K-mean Clustering Homework Help | What is K-mean Clustering?

realcode4you
Sep 20, 2021
11 min read

K-Means Clustering

Import the following libraries:

random
numpy as np
matplotlib.pyplot as plt
KMeans from sklearn.cluster
make_blobs from sklearn.datasets.samples_generator

Also run %matplotlib inline since we will be plotting in this section.

#Import Libraries
import random 
import numpy as np 
import matplotlib.pyplot as plt 
from sklearn.cluster import KMeans 
from sklearn.datasets.samples_generator import make_blobs 
%matplotlib inline

Generating Random Data

So we will be creating our own dataset!

First we need to set up a random seed. Use numpy's random.seed() function, where the seed will be set to 0

ex.

random.seed(0)

Next we will be making random clusters of points by using the make_blobs class. The make_blobs class can take in many inputs, but we will be using these specific ones.
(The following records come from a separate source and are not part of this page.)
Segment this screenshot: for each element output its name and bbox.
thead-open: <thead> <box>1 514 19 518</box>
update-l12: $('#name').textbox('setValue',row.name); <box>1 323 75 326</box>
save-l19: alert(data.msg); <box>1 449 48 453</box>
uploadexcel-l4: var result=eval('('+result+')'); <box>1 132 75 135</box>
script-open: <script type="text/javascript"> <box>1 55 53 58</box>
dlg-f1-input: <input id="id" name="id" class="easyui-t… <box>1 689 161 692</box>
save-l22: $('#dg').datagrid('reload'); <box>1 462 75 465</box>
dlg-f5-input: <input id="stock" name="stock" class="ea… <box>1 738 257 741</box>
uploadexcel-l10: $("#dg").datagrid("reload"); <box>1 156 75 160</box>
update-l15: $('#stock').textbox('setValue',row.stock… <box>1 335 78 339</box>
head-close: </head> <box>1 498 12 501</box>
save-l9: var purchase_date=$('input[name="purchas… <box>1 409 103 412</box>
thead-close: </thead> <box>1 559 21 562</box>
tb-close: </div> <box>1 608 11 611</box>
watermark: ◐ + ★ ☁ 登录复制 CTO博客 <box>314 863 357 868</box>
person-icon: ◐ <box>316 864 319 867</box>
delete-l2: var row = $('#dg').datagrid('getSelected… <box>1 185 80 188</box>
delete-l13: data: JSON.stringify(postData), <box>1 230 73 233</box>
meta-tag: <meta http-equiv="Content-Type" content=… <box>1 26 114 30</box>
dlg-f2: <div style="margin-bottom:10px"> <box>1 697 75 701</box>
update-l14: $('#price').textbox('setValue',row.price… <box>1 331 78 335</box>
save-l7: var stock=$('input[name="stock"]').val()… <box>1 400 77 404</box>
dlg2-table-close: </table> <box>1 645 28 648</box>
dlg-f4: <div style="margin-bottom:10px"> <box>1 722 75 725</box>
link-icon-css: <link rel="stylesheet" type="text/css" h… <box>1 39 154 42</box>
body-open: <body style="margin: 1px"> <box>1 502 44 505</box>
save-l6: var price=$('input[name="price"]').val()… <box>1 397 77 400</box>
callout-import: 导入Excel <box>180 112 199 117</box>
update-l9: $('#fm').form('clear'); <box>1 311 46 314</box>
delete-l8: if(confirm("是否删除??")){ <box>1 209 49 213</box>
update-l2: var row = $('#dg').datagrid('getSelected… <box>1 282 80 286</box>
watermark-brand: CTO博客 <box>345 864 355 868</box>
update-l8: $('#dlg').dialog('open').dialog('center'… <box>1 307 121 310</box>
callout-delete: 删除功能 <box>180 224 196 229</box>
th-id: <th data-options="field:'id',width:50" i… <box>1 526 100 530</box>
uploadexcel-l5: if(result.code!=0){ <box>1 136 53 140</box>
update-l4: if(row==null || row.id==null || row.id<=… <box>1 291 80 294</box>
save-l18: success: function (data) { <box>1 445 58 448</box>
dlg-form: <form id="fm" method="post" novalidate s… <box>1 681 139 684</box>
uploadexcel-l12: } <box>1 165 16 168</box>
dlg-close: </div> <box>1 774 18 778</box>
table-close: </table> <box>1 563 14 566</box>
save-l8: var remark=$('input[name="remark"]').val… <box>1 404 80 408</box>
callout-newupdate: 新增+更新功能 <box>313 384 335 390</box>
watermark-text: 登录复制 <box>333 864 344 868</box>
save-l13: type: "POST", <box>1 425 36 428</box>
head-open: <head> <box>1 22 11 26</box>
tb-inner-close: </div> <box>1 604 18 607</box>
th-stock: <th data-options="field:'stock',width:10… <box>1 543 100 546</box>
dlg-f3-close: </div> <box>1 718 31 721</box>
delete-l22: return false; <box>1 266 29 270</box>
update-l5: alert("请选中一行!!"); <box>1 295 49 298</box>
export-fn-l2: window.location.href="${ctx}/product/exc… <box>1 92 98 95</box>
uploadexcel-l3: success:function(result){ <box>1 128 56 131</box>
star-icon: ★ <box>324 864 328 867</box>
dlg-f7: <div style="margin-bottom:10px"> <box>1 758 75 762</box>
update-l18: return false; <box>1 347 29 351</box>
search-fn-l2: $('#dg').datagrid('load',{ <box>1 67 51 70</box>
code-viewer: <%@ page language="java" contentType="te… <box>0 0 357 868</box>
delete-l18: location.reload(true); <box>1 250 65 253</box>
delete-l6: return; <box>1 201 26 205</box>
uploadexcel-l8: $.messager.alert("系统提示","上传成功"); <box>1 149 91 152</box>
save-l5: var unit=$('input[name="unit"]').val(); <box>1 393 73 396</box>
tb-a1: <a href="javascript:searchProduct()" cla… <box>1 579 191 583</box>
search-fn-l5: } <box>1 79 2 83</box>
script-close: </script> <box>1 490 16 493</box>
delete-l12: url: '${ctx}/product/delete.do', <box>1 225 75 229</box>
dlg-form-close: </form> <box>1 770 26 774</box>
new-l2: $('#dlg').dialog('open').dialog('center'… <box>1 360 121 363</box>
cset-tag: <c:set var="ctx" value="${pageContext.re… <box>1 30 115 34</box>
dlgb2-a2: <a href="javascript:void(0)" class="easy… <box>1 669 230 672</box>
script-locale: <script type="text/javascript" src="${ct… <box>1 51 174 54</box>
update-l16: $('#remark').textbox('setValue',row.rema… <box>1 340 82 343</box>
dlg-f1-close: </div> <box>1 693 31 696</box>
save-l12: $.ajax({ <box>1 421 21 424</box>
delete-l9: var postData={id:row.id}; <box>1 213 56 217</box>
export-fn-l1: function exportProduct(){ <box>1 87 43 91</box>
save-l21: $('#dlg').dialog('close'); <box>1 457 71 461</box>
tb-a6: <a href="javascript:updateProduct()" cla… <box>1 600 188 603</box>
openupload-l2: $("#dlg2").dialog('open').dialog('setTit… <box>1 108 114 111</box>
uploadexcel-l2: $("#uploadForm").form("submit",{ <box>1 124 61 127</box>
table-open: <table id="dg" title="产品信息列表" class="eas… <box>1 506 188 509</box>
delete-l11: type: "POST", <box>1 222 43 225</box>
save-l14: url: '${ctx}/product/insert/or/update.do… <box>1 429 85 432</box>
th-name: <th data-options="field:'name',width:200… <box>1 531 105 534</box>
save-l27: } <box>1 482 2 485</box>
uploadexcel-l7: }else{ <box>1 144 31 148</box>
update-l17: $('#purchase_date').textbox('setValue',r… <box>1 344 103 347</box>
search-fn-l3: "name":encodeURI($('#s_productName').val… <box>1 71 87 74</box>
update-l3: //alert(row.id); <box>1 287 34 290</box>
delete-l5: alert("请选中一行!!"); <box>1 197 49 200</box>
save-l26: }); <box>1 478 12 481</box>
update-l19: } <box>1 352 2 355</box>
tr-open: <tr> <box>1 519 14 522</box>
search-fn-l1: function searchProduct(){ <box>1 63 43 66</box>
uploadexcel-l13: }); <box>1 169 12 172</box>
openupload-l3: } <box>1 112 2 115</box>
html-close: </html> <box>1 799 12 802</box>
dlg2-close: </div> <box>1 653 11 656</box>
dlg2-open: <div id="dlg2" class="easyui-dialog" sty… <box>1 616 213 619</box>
Input

n_samples: The total number of points equally divided among clusters.
- Value will be: 5000
centers: The number of centers to generate, or the fixed center locations.
- Value will be: [[4, 4], [-2, -1], [2, -3],[1,1]]
cluster_std: The standard deviation of the clusters.
- Value will be: 0.9

Output

X: Array of shape [n_samples, n_features]. (Feature Matrix)
- The generated samples.
y: Array of shape [n_samples]. (Response Vector)
- The integer labels for cluster membership of each sample.

X, y = make_blobs(n_samples=5000, centers=[[4,4], [-2, -1], [2, -3], [1, 1]], cluster_std=0.9)

Display the scatter plot of the randomly generated data.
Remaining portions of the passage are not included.